(no subject)

Oct 02, 2006 00:59

I played Raquetball today and felt so pure.

I quit smoking again. I only started up because I knew I wouldn't be able to come October. I'm glad though, cuz I was kinda bored with smoking. I love it and all, but it just costs too much and makes me cough too much.

I'm kinda over drugs as well. I love them too, but it's definately like a chapter in my life I'm reaching the end of. I think so many expierences in life are like that. Good or bad, the fact that they're in your life contributes to you as a whole. And so long as you know when to end the chapter, stop seeing the asshole boyfriend, stop causing havoc for others, stop bathing in your own depression,stop snorting the white powder, then your good.
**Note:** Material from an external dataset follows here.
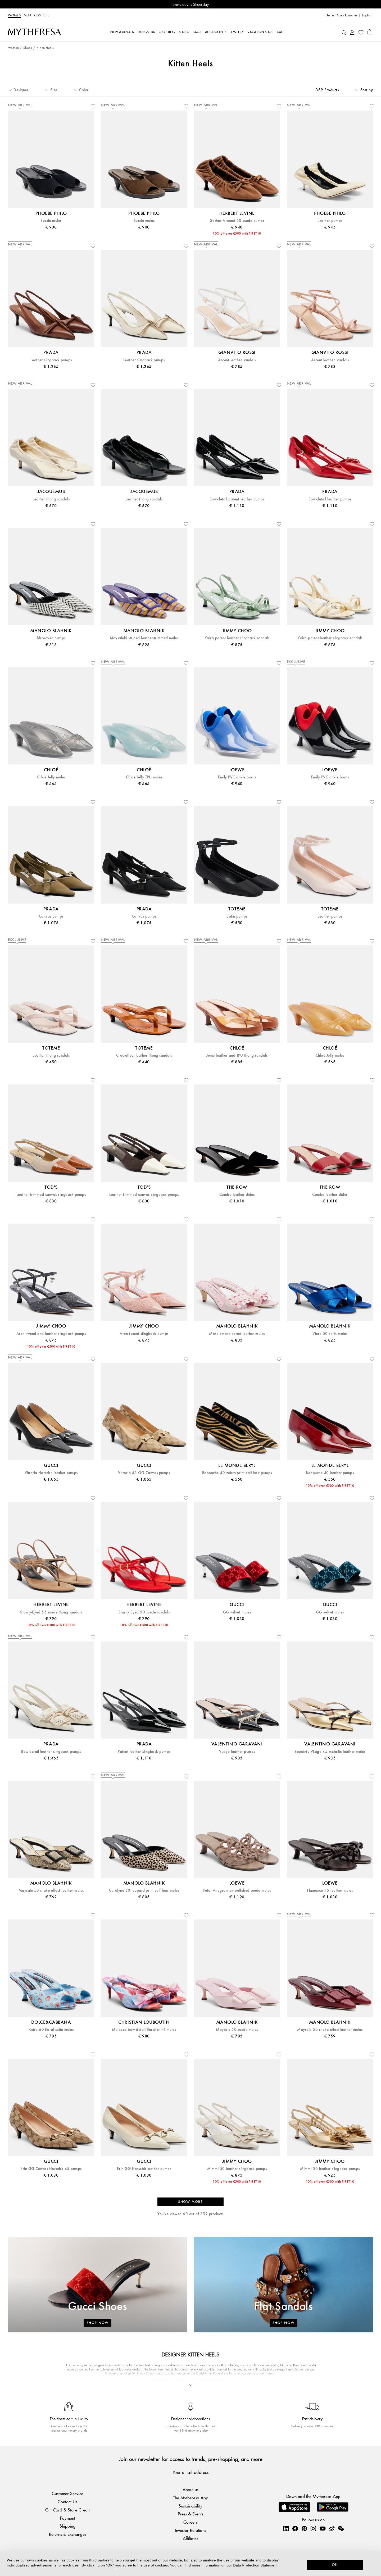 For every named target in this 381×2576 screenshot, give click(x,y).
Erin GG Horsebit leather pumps (144, 2169)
My schedules so busy lately. Work is hectic, but I'm also trying to get another job which takes time too. Classes are all SO interesting, and love school, but they're all time consuming. I'm take Pilates and Yoga and an Ab class. 6 hours a week of working out. Plus I'm doing weights and playing Raqyetball with my roomates. I hope to get my body into good shape while still being able to pig out.

My domestic life is still great. it's so calm. I'm in control. What I eat. What I do. Everything. I love it. It's awesome. I really enjoy my roomates. Living with David and Solomon 24/7 was something I knew would be fine, but I wasn't sure how much I could handle. But as it turns out it's awesome. At times it feels like they're becoming my family. Granted relationships comparable to my family arne't that hard to achieve . . . it's still cool.

Life's going well. No new adventures, yet I'm surprisingly satisfyed.